Your instructions:
Scan each line of the records for the word "baño" and extract the ones that have it.

Data for this exercise:
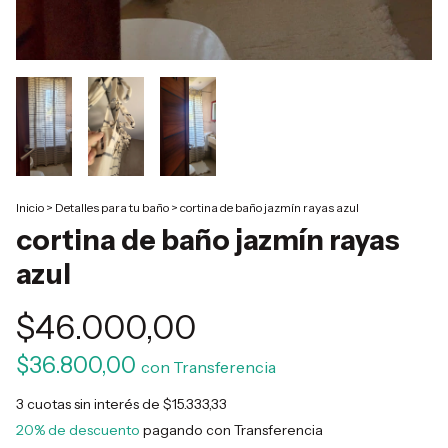
Inicio
>
Detalles para tu baño
>
cortina de baño jazmín rayas azul
cortina de baño jazmín rayas
azul
$46.000,00
$36.800,00
con
Transferencia
3
cuotas sin interés de
$15.333,33
20% de descuento
pagando con Transferencia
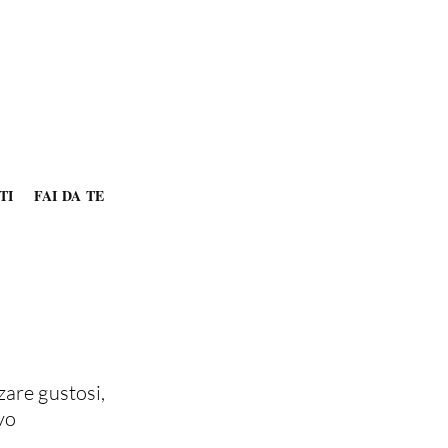
TI
FAI DA TE
are gustosi,
vo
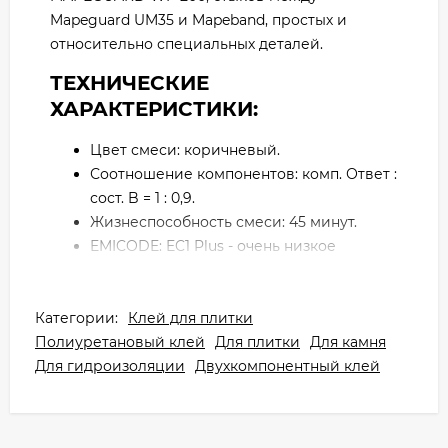
Mapeguard UM35 и Mapeband, простых и
относительно специальных деталей.
ТЕХНИЧЕСКИЕ
ХАРАКТЕРИСТИКИ:
Цвет смеси: коричневый.
Соотношение компонентов: комп. Ответ :
сост. B = 1 : 0,9.
Жизнеспособность смеси: 45 минут.
EMICODE: EC1 Plus - очень низкое
излучение.
Срок хранения: 24 месяца.
Категории:
Упаковка: комплект весом 6,65 кг
Клей для плитки
Полиуретановый клей
(компонент А 3,5 кг + компонент В 3,15 кг).
Для плитки
Для камня
Для гидроизоляции
Двухкомпонентный клей
Клей Mapeguard WP представляет собой
двухкомпонентный раствор на основе
связующего с мелкозернистыми отборными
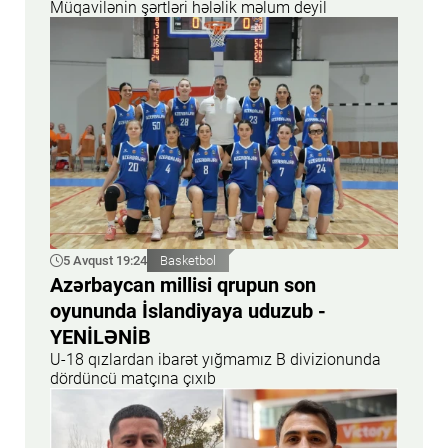
Müqavilənin şərtləri hələlik məlum deyil
5 Avqust 19:24
Basketbol
Azərbaycan millisi qrupun son
oyununda İslandiyaya uduzub -
YENİLƏNİB
U-18 qızlardan ibarət yığmamız B divizionunda
dördüncü matçına çıxıb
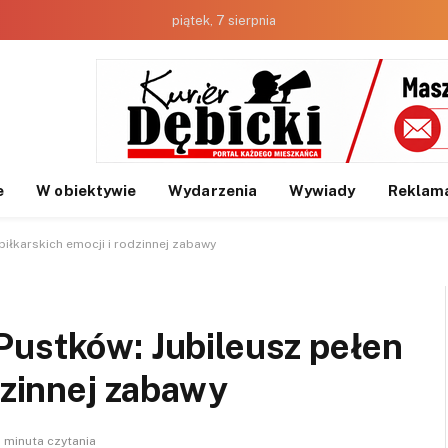
piątek, 7 sierpnia
e
W obiektywie
Wydarzenia
Wywiady
Reklam
piłkarskich emocji i rodzinnej zabawy
Pustków: Jubileusz pełen
dzinnej zabawy
1 minuta czytania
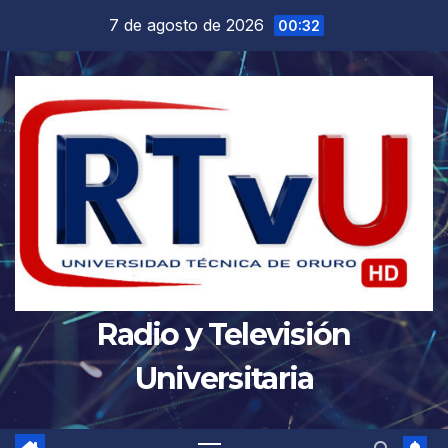
Saltar
7 de agosto de 2026
00:32
al
contenido
Radio y Televisión
Universitaria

Exercise response:
Detalles para tu baño
cortina de baño jazmín rayas azul
cortina de baño jazmín rayas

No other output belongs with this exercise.